US Trends

where does california get its gasoline

California gets most of its gasoline from a combination of in-state refineries and growing imports due to recent refinery closures. Recent trends show heavy reliance on foreign sources like the Bahamas, Asia, and Canada to meet demand.

Primary Sources

California's gasoline supply historically came from its own refineries, which produce a specialized low-carbon blend to meet strict environmental standards. Under normal conditions, these refineries meet in-state demand and even export surplus.

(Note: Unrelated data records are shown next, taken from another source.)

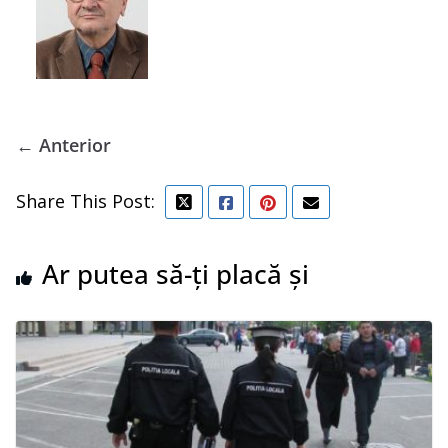
← Anterior
Share This Post:
Ar putea să-ți placă și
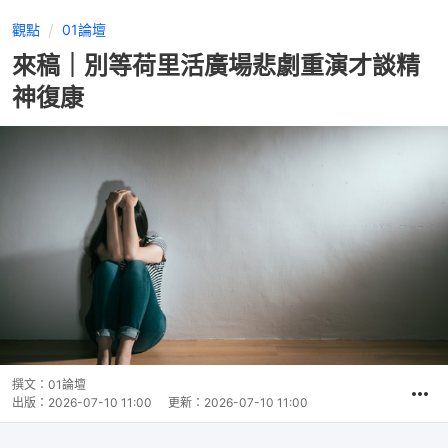
觀點
01論壇
來稿｜別等荷里活廣場悲劇重演才談精
神復康
撰文：
01論壇
出版：
2026-07-10 11:00
更新：
2026-07-10 11:00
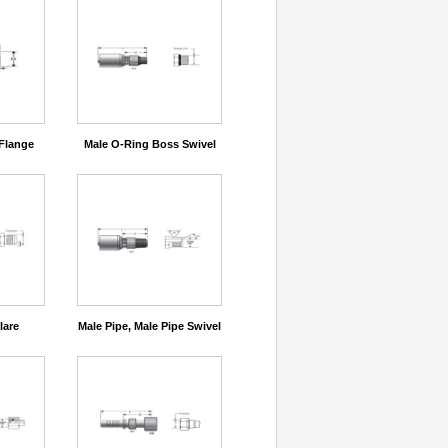
Flange
Male O-Ring Boss Swivel
lare
Male Pipe, Male Pipe Swivel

However, closures like Phillips 66's Los Angeles refinery in October 2025 (removing 139,000 barrels per day capacity) and Valero's planned Northern California shutdown this spring have created shortages. This pushed imports to record highs—over 40% from the Bahamas in late 2025 alone.

Import Breakdown (Recent Data)

Source| Share/Volume Example| Notes
---|---|---
Bahamas| 40-42% of Nov 2025 imports; 12% of 2025 total ship arrivals| Circuitous Gulf Coast route via Freeport to dodge high US shipping costs (Jones Act). Two tankers arrived in early 2026. 13
Asia (India, Japan, South Korea, Singapore)| Larger volumes than Bahamas in Jan 2026; e.g., 9,200 b/d from Singapore| Practical due to matching California's blendstock specs; no Panama Canal fees. 13
Canada| Steady 10,200 b/d in Nov 2025| Reliable neighbor supply. 3
In-State Refineries| ~1.6M b/d capacity (2024 baseline)| Down from prior years; no pipelines from Gulf Coast oil hubs. 10

Over 1.3 million barrels were in transit to California ports as of late November 2025, mostly from Bahamas storage.

Why the Shift?

  • Refinery Losses : 10% capacity drop in 2025; more outages expected.
  • No Pipelines : Isolates California from cheap Gulf crude.
  • Premium Pricing : High CA gas prices incentivize foreign refiners during outages.
  • Regulations : Hundreds of rules raise costs, but specialized fuel can't easily swap with standard US blends.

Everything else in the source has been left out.